Integrity of Managers

Managers of a DAO must have integrity and accountability.

In configuring the plug-and-play units, all decisions made by the Board are transparent to the entire DAO, especially with regard to the qualification, integrity, and compliance requirement (if needed) of the Managers appointed to the various Committees.

It’s up to the organization to decide what level, or type, of verifications to be imposed on the Managers, and this can be seen clearly in the following example:

A DAO’s Treasury is responsible for safekeeping the raised capital, meta token allocations, and operational revenues, with the appointed Treasury Managers in charge of setting up payment schedules, signing them off, auditing, etc. These managers are unlikely to be required by regulations, but they may be required to possess certain qualities required by the institutional investors to detect “rug-pulls” and misappropriation.

Meanwhile, the same DAO’s Investment Committee is in charge of managing numerous different investment funds with separately appointed Investment Managers. These managers are very likely to be required to hold particular licenses to be regulatorily compliant.

The concept of plug-and-play applies conveniently here, again. The Governance Module provides the necessary tooling for the need of such flexibility of configuration, and it does not reinvent the wheel. At least three levels of verification are supported, with different degrees of strictness.

  • Social media account. This is the bare minimum of verification imposed on any Manager to make sure that a social identity is known to a community that communicates on certain social media platforms such as a Twitter or Discord account. This facility is provided by the INK Governance Module.

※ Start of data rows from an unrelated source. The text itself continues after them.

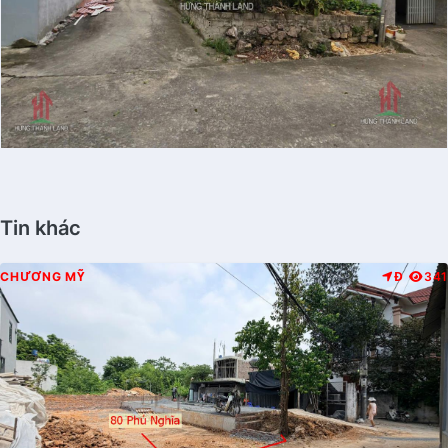
Tin khác
CHƯƠNG MỸ
Đ
341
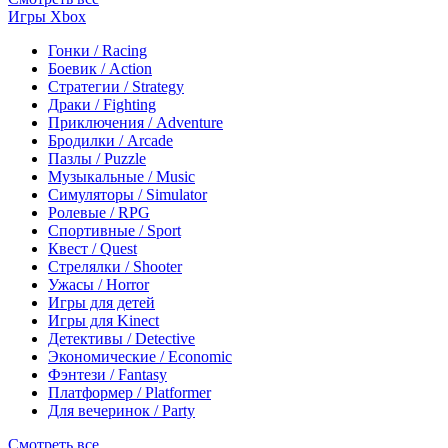
Игры Xbox
Гонки / Racing
Боевик / Action
Стратегии / Strategy
Драки / Fighting
Приключения / Adventure
Бродилки / Arcade
Пазлы / Puzzle
Музыкальные / Music
Симуляторы / Simulator
Ролевые / RPG
Спортивные / Sport
Квест / Quest
Стрелялки / Shooter
Ужасы / Horror
Игры для детей
Игры для Kinect
Детективы / Detective
Экономические / Economic
Фэнтези / Fantasy
Платформер / Platformer
Для вечеринок / Party
Смотреть все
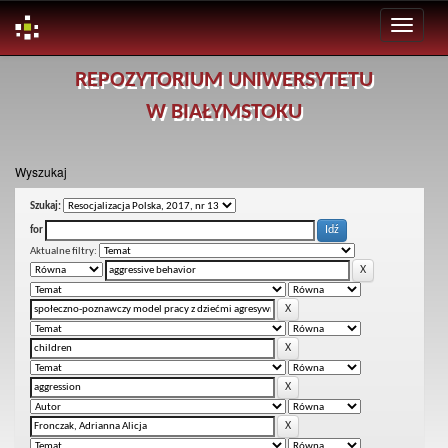
Skip
REPOZYTORIUM UNIWERSYTETU
navigation
W BIAŁYMSTOKU
Wyszukaj
Szukaj:
for
Aktualne filtry:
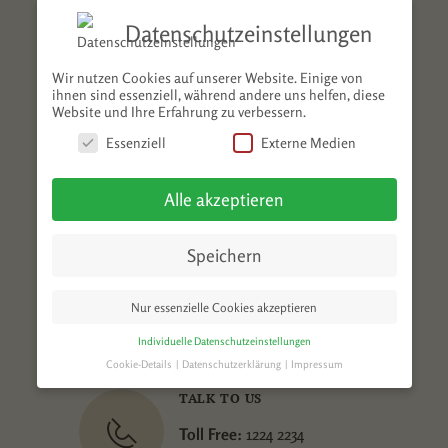
Datenschutzeinstellungen
Wir nutzen Cookies auf unserer Website. Einige von
ihnen sind essenziell, während andere uns helfen, diese
Website und Ihre Erfahrung zu verbessern.
OPENING HOURS
Essenziell
Externe Medien
Mon – Sat 9 am to 8 pm
Sun – 10 am to 3 pm
Alle akzeptieren
Speichern
TYPE 4
Nur essenzielle Cookies akzeptieren
Individuelle Datenschutzeinstellungen
Cookie-Details
Datenschutzerklärung
Impressum
Datenschutzeinstellungen
TALK TO US
Hier finden Sie eine Übersicht über alle
Toll Free:
1224 2234
verwendeten Cookies. Sie können Ihre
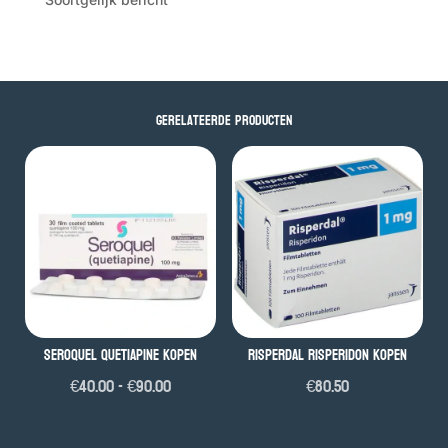
Gerelateerde producten
Seroquel Quetiapine kopen
Risperdal risperidon kopen
Prijsklasse:
€
40.00
-
€
90.00
€
80.50
€40.00
tot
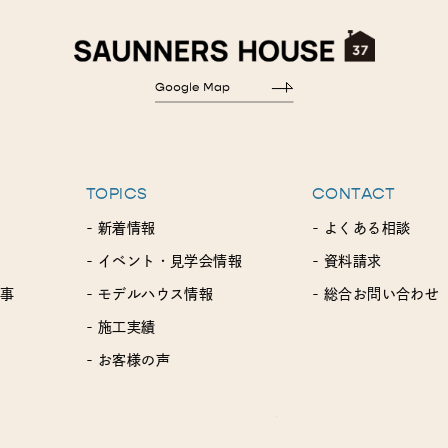
TOPICS
CONTACT
- 新着情報
- よくある相談
- イベント・見学会情報
- 資料請求
工事
- モデルハウス情報
- 総合お問い合わせ
- 施工実績
- お客様の声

  • Biometric identity. This level of verification not only can be imposed on a Manager role but also can be usefully applied to the entire community of the DAO. The idea is to assure the integrity of one-person-one-wallet, or to give the DAO a convenient way of implementing what a Web2 system considers as a user login. No violation of privacy, as well as the implementation in decentralization, must be assured with this method.

  • Legal identity. This is certainly the most strict verification, which can also be used for both the Manager roles (required license, etc.) and for members (KYC in assessment management).

The infrastructure of INK Governance Module allows for further expansion of identity verification schemes to include various Web3 DID solutions such as animated avatars, which are rapidly gaining popularity.